Bei so vielen Kindern liegt der Gedanke an eine allgemeine Schulpflicht nahe und diese verdanken wir ihr ebenso wie das Höchstgericht und die Theresianische Militärakademie. Maria Theresia hat Österreich toll regiert, die Wirtschaft hat dank ihrer Reformen einen starken Aufschwung erlebt. Sie war so traurig über den Tod ihres geliebten Gatten, dass sie den Rest ihres Lebens Trauerkleidung trug, Liebesheiraten waren damals eher die Ausnahme. Maria Theresia war zwar nicht besonders hübsch, aber seit ihr gab es in Österreich keine Frau mehr, die so viel positives bewirkt hätte.
Genau das Gegenteil von Maria Theresia war Elisabeth Amalie Eugenie von Österreich-Ungarn, auch bekannt als “Sisi”, denn wer merkt sich schon einen so langen Namen. Sisi war dumm, depressiv und eitel. Sie hatte ihren Gatten Kaiser Franz-Josef nie geliebt, was man auch daran erkennt, dass sie es zunächst nur auf 3 Kinder brachte, von denen zwei an Krankheit verstarben und ihr Sohn Rudolf sich umbrachte. Auch ihr Poesie-Blog zeugt von ihrem Haß für die Zwangsehe. Das vierte Kind kam zehn Jahre später, als Sisi den Franzl doch mal wieder ran gelassen hatte.
Sie bildete sich etwas auf ihre 50 kg bei einer Größe von 172 ein und um nur ja kein Gramm zu viel zu wiegen, lebte sie fortwährend in Fastenkuren, machte tägliche Gewaltmärsche und hatte ihre eigenen Fitness-Studios. Das ging einige Zeit gut, sie war bekannt für ihr ausgezeichnetes reiterisches Können, aber sie sie bekam Rheuma und mußte ihre Reitstiefel mit 44 an den Nagel hängen. Irgendwie taugte es ihr in der Gegenwart von Franz-Josef auch nicht so sehr, denn spontan auftretende “Lungenschwindsucht” veranlaßte sie immer wieder zu ausgedehnten Reisen weg aus Wien. Als sie aber dann mit fortschreitetem Alter Hungerödeme im Gesicht bekam, war’s mit der Schönheit gänzlich vorbei.
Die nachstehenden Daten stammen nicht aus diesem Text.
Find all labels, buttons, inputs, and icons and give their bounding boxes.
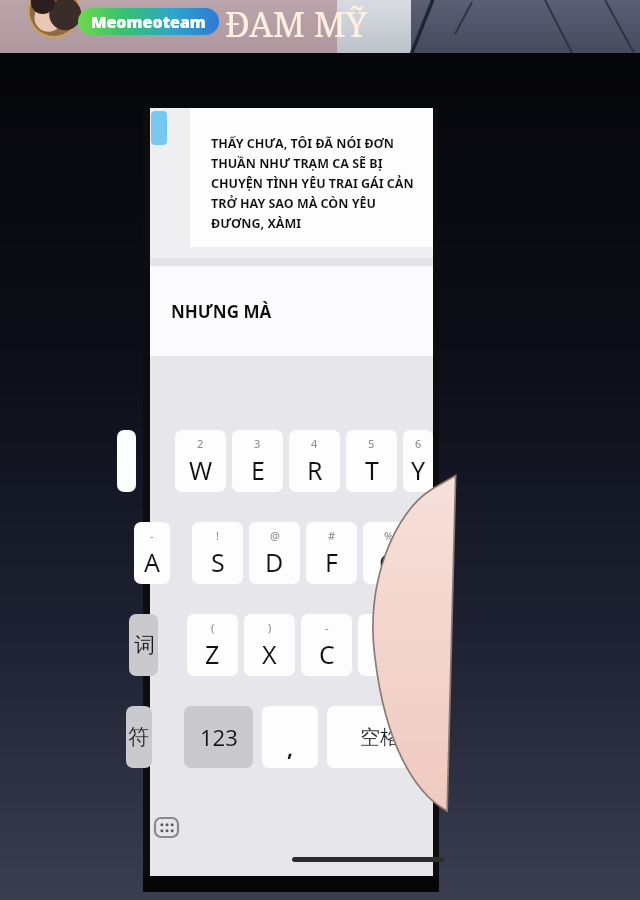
- button[interactable]: 词: [129, 614, 158, 676]
- button[interactable]: #: [306, 522, 357, 584]
- button[interactable]: 2: [175, 430, 226, 492]
- staticText: 123: [200, 722, 238, 752]
- staticText: X: [262, 637, 277, 671]
- button[interactable]: ,: [262, 706, 318, 768]
- staticText: ,: [287, 734, 293, 763]
- staticText: !: [216, 528, 219, 543]
- staticText: W: [189, 453, 213, 487]
- button[interactable]: [117, 430, 136, 492]
- staticText: 符: [128, 724, 149, 750]
- staticText: 空格: [360, 725, 400, 750]
- button[interactable]: 空格: [327, 706, 433, 768]
- staticText: 3: [254, 436, 261, 451]
- button[interactable]: NHƯNG MÀ: [150, 266, 433, 356]
- staticText: 6: [415, 436, 422, 451]
- button[interactable]: @: [249, 522, 300, 584]
- button[interactable]: 符: [126, 706, 152, 768]
- staticText: -: [325, 620, 329, 635]
- button[interactable]: 3: [232, 430, 283, 492]
- staticText: G: [379, 545, 398, 579]
- button[interactable]: ): [244, 614, 295, 676]
- button[interactable]: -: [134, 522, 170, 584]
- staticText: Y: [411, 453, 426, 487]
- staticText: ĐAM MỸ: [225, 1, 367, 47]
- staticText: C: [319, 637, 335, 671]
- staticText: R: [307, 453, 323, 487]
- staticText: NHƯNG MÀ: [171, 300, 272, 323]
- staticText: (: [211, 620, 215, 635]
- staticText: 5: [368, 436, 375, 451]
- staticText: -: [150, 528, 154, 543]
- button[interactable]: 123: [184, 706, 253, 768]
- staticText: 词: [134, 632, 155, 658]
- staticText: F: [325, 545, 338, 579]
- staticText: V: [376, 637, 392, 671]
- staticText: THẤY CHƯA, TÔI ĐÃ NÓI ĐƠN THUẦN NHƯ TRẠM…: [211, 135, 431, 232]
- staticText: ): [268, 620, 272, 635]
- button[interactable]: -: [301, 614, 352, 676]
- button[interactable]: Switch keyboard: [153, 816, 180, 839]
- button[interactable]: !: [192, 522, 243, 584]
- staticText: S: [211, 545, 225, 579]
- button[interactable]: Meomeoteam: [78, 8, 219, 35]
- staticText: A: [144, 545, 160, 579]
- staticText: Z: [205, 637, 220, 671]
- button[interactable]: 6: [403, 430, 433, 492]
- staticText: Meomeoteam: [91, 11, 206, 33]
- staticText: D: [265, 545, 284, 579]
- button[interactable]: -: [358, 614, 409, 676]
- staticText: %: [384, 528, 394, 543]
- staticText: #: [328, 528, 336, 543]
- button[interactable]: 4: [289, 430, 340, 492]
- staticText: T: [365, 453, 379, 487]
- button[interactable]: %: [363, 522, 414, 584]
- button[interactable]: 5: [346, 430, 397, 492]
- staticText: E: [251, 453, 265, 487]
- staticText: 2: [197, 436, 204, 451]
- staticText: 4: [311, 436, 318, 451]
- staticText: @: [270, 528, 280, 543]
- button[interactable]: (: [187, 614, 238, 676]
Kaiser Franz Joseph fühlte da anders, ihm war ja ursprünglich Sisi’s Schwester Helene zugedacht gewesen, aber der Trottel verliebte sich in die Falsche. Er verehrte Sisi und in den Briefen, die er ihr schrieb sorgte er sich stets um ihre Gesundheit. Franz Joseph wurden von den Ungarn quasi als Diktator gehaßt, von den Österreichern als gütiger alter Herr geliebt. Als “erster Beamter des Staates” stand der Workoholic täglich um 5 Uhr auf und nahm selbst die meisten Mahlzeiten während der Arbeit ein, an einem typischen Tag hatte er tausend Besucher auf Audienz. Ach, das waren noch Zeiten, als die Beamten noch so hart arbeiteten, wie der Kaiser… Viele Prachtbauten in Wien gehen auf den wirtschaftlichen Aufschwung zurück, den wir Franz Joseph verdanken.
Franz Joseph und Maria Theresia waren woll die zwei bedeutendsten Figuren in der österreichischen Geschichte und in Schönbrunn konnten wir einen flüchtigen Blick auf ihr Leben werfen. Amanweth und ich halten es mit dem Wappenspruch des Kaisers: Viribus Units – Mit vereinten Kräften.